Читать книгу Emergency Medical Services - Группа авторов - Страница 184

Pediatric Shock

Оглавление

Recognition and management of shock in the pediatric population follow the same general principles as in adults, with a few notable exceptions [46]. Children in shock more commonly present with a low cardiac output and a relatively high systemic vascular resistance (SVR). This has been described as “cold shock,” as opposed to the low‐SVR state or “warm shock” frequently seen in adults. Children presenting in distributive shock usually require more aggressive fluid resuscitation with volumes of 60 cc/kg or more [47]. If children fail to respond to the initial fluid resuscitation, epinephrine is preferred as the first‐line vasopressor to counter the relatively low cardiac output seen in pediatric shock. Additional support for patients with low SVR and wide pulse pressure may be provided with norepinephrine or vasopressin. Dobutamine may provide inotropic and chronotropic support in patients with very low cardiac output and improve delivery of oxygen to tissues.

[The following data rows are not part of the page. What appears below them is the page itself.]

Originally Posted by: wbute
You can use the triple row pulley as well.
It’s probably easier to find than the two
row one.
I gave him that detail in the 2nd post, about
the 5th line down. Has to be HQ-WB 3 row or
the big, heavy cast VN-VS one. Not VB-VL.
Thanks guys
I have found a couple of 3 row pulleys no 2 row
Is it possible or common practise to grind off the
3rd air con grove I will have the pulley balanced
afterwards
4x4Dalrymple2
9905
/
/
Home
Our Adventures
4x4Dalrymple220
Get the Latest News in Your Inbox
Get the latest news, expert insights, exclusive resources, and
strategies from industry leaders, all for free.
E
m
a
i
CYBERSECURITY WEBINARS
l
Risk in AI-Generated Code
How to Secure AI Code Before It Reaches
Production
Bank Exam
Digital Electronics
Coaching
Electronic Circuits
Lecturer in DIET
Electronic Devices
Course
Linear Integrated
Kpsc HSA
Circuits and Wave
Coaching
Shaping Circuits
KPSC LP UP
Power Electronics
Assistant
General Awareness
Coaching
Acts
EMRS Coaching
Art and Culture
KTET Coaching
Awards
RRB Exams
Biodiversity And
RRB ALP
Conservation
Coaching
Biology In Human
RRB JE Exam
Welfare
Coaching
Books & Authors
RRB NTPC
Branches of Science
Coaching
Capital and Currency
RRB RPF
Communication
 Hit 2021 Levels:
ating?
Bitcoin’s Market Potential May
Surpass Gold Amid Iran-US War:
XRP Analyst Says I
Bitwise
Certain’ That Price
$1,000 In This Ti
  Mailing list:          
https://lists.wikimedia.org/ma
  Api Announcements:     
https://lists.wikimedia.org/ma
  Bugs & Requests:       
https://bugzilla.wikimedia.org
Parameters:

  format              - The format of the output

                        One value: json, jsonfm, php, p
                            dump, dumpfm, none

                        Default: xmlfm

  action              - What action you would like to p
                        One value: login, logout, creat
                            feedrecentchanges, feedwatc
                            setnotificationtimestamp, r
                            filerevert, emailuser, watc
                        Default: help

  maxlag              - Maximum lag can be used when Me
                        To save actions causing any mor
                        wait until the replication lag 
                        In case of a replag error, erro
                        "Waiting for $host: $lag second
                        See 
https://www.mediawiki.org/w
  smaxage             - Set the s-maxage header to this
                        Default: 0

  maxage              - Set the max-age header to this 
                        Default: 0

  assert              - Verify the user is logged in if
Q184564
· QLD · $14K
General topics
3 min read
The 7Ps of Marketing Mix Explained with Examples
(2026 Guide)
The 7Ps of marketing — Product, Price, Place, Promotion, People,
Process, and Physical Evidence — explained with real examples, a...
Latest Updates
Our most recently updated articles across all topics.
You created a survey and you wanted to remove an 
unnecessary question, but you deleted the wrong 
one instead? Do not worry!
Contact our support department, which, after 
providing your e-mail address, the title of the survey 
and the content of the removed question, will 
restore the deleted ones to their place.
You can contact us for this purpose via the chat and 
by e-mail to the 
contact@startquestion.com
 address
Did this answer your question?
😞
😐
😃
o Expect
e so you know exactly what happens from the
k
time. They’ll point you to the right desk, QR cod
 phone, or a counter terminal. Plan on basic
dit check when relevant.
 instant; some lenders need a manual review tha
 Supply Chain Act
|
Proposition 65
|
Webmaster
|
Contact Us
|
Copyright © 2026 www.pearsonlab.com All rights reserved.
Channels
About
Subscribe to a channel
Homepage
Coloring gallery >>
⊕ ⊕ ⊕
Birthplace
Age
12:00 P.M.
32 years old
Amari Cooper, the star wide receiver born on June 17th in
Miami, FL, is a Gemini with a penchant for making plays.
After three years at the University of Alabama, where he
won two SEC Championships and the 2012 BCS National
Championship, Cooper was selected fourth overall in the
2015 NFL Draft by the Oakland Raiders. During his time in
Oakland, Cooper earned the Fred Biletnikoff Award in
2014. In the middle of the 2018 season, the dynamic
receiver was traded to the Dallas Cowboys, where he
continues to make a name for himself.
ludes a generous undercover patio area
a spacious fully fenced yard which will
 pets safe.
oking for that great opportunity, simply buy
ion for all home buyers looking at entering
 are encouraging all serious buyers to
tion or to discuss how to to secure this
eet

Following initial treatment with fluids and vasoactive agents, pediatric patients may also benefit from adjunctive therapies for shock [46]. Early airway management should be considered, as children may use up to 40% of their cardiac output to support the work of breathing. Ketamine is the preferred induction agent, as it preserves cardiac output and will not result in the hypotension or adrenal suppression potentially seen with other induction agents. Hydrocortisone should be administered to children with adrenal insufficiency. Transport to an appropriate facility with pediatric critical care should be an important consideration.